Howard Rollins' Stalled Career Marches on with A Soldier's Story

updated 10/01/1984 AT 01:00 AM EDT

originally published 10/01/1984 AT 01:00 AM EDT

As befits a man of his station, Capt. Richard Davenport strides confidently across Fort Neal Army base with orders to solve the whodunit of A Soldier's Story, the new, highly praised, emotionally charged drama about a racially motivated murder in 1944. As he walks by a white junior officer, Davenport stops in his tracks. The soldier hasn't saluted him, and the slight is no minor offense. Confrontation looms as Davenport eyes the offender. Surprised, the soldier salutes.

Howard E. Rollins Jr., the 33-year-old actor cast as Davenport, says such slights have been a familiar hazard in his professional life. When his 1981 film debut as the smoldering Coalhouse Walker Jr. in Ragtime earned him an Oscar nomination for Best Supporting Actor, critics predicted that he'd have his pick of choice roles. Yet his part in the film version of Charles Fuller's Pulitzer prizewinning drama is the only feature he's done since. Like the self-assured Davenport, Rollins attributes the situation more to others' lack of vision than his own lack of talent. "I would love to be sitting around discussing the next five projects and when I'll have time to do them all," Rollins says. "But that doesn't seem to be a luxury I can have right now, nor an experience I can look forward to in the near future."

Not that Rollins has been vegetating of late. Since Ragtime, he has starred in the NBC-TV movie Doctor's Story, had a role as a nonconformist entrepreneur on the NBC soap Another World and played civil rights leader Medgar Evers in PBS's For Us the Living. But he's refused to accept demeaning movie roles. "The scripts I turned down just had limited conversation," he says. He passed, for instance, on a role in Witness, the upcoming Harrison Ford drama set in the Amish community. "I was asked to be his partner who had lines like, 'How these people gonna run their s—if they don't have electricity?' " says Rollins. "Well, any idiot would know you don't have electrical appliances if you're Amish. That's offensive to me. They wouldn't offer that to Timothy Hutton or Richard Gere." For an actor such discretion carries the risk of turning a career into a casualty. "But that's the risk he took and I think it pays off," says Ragtime director Milos Forman.

When Rollins first saw the Negro Ensemble Company's production of A Soldier's Play about a year after it opened off Broadway, the Davenport role impressed him as a challenge. So did shooting last autumn on location at Fort Chaffee in Arkansas, where Rollins seized an opportunity to pull rank. "It was just so hot," says Rollins, who went the actor's equivalent of AWOL. "We were out there at 7 in the morning, running around on this field, drilling with these guns and stuff. After two days of that I said, 'Okay. That's enough for me.' " The announcement drew some chuckles but no objections.

But such minor difficulties soon seemed insignificant compared with the tragedy that rocked Rollins' life. While filming a crucial scene, Rollins received word that his 80-year-old father, Howard Ellsworth Rollins Sr., a retired steelworker, had died of amyotrophic lateral sclerosis, also known as Lou Gehrig's disease. According to Soldier director Norman Jewison, Howard insisted on finishing the scene and gave "an incredible performance. Maybe he was doing it for his dad." Explains Rollins: "I had to work so there would be no time to stop and think. I'd never experienced death that close."

The loss was particularly devastating because the Baltimore-born Rollins—youngest of four children—had just proved to his once dubious father the merits of pursuing acting. In 1970 he dropped out of Towson State University to perform in a locally produced PBS soap, Our Street. He arrived in New York four years later with $300 in his pocket to begin his acting career. Rollins eventually segued from off Broadway to the TV dramas King and Roots II.

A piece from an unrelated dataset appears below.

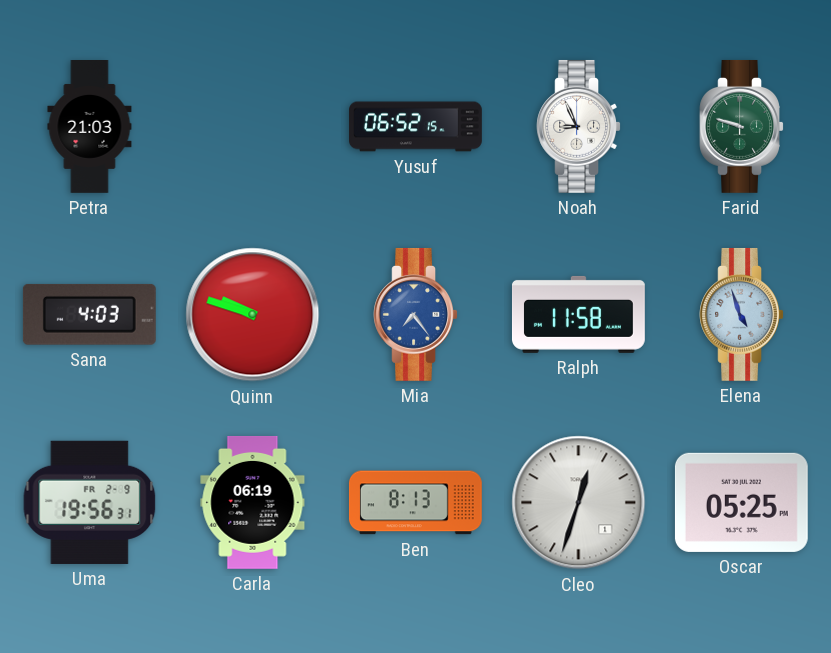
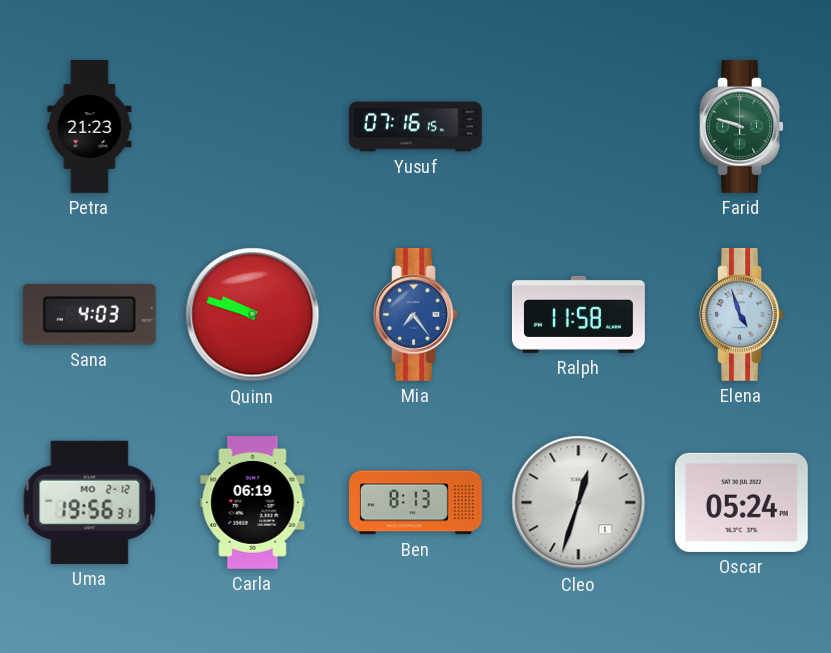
Petra: 21:03 -> 21:23
Yusuf: 06:52 -> 07:16
Noah: 8:56 -> none
Uma date: FR 2-9 -> MO 2-12
Oscar: 05:25 -> 05:24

Despite his professional accomplishments, life offstage and offscreen is "nothing extraordinary, nothing exciting," he contends. He lives in a manically cluttered studio apartment on Manhattan's Upper West Side, and he hangs out with a circle of five close nonshow-business friends. A bachelor whose major indulgence is designer clothes by Armani and Versace, he says there is currently no love interest in his life. "I would love to have a special person. But right now the special person in my life is my career, and I think that's why I'm single to this day."

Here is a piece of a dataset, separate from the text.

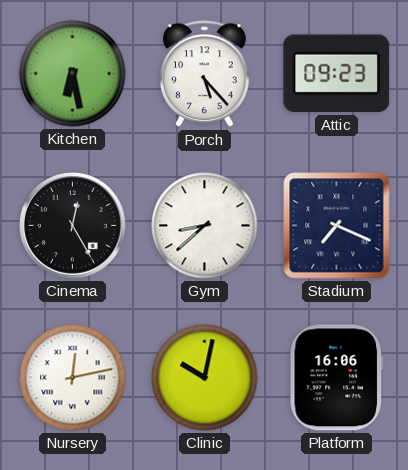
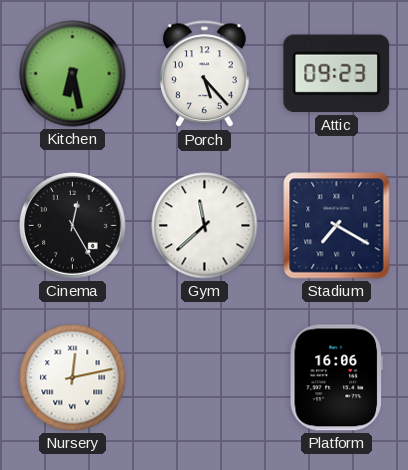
Gym: 8:38 -> 11:38
Stadium: 7:19 -> 7:20
Clinic: 10:02 -> none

As the family renegade, Rollins is now venturing to change the mainstream looks that first brought him attention. He is growing a beard and is encouraging his hair toward dreadlocks. "I have to constantly fight someone else's idea of me," he explains. "They have to realize I'm doing this for me, first."

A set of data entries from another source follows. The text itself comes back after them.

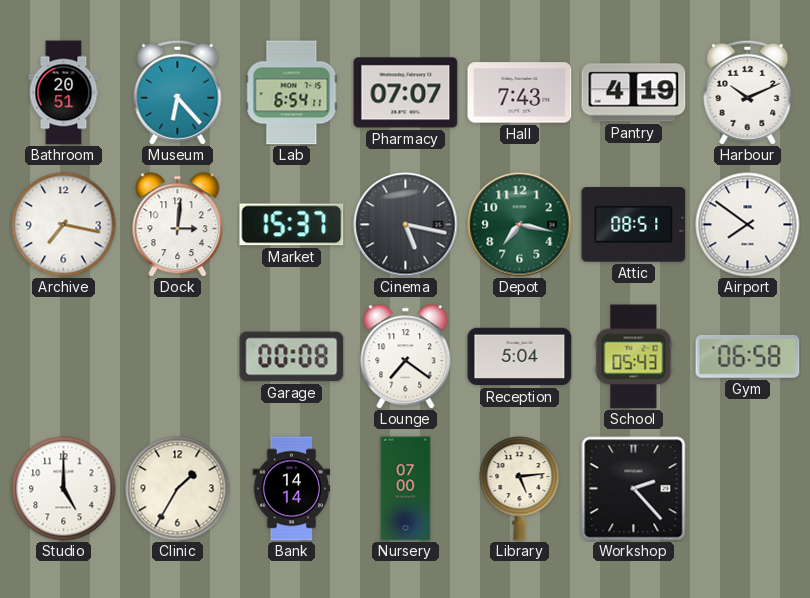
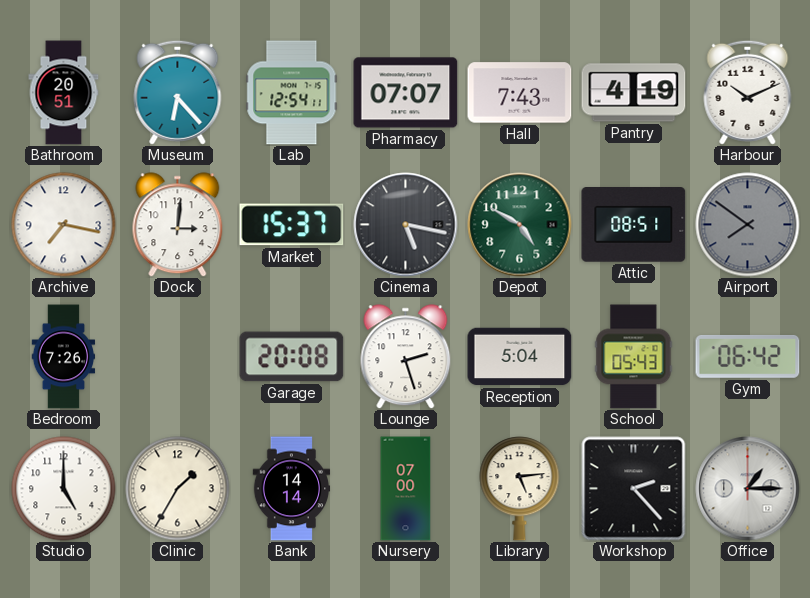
Lab: 6:54 -> 12:54
Depot: 7:17 -> 4:50
Airport dial: white -> grey
Bedroom: none -> 7:26
Garage: 00:08 -> 20:08
Lounge: 7:21 -> 2:27
Gym: 06:58 -> 06:42
Office: none -> 1:15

Although A Soldier's Story makes good use of black acting talent, Rollins doesn't believe the film signals a breakthrough in casting, contrary to popular Hollywood opinion. "I think it's just another girder in the foundation," he says. His hopes are now set on the leading roles in a movie about a black cowboy and in the film version of Toni Morrison's Tar Baby. Rollins is convinced both works could be profitable ventures, thanks to one thing: himself. "They could make money because I think there are enough people interested in me. They turn on to me. And I don't mean that pompously," he adds. "If that's exploitation, then please."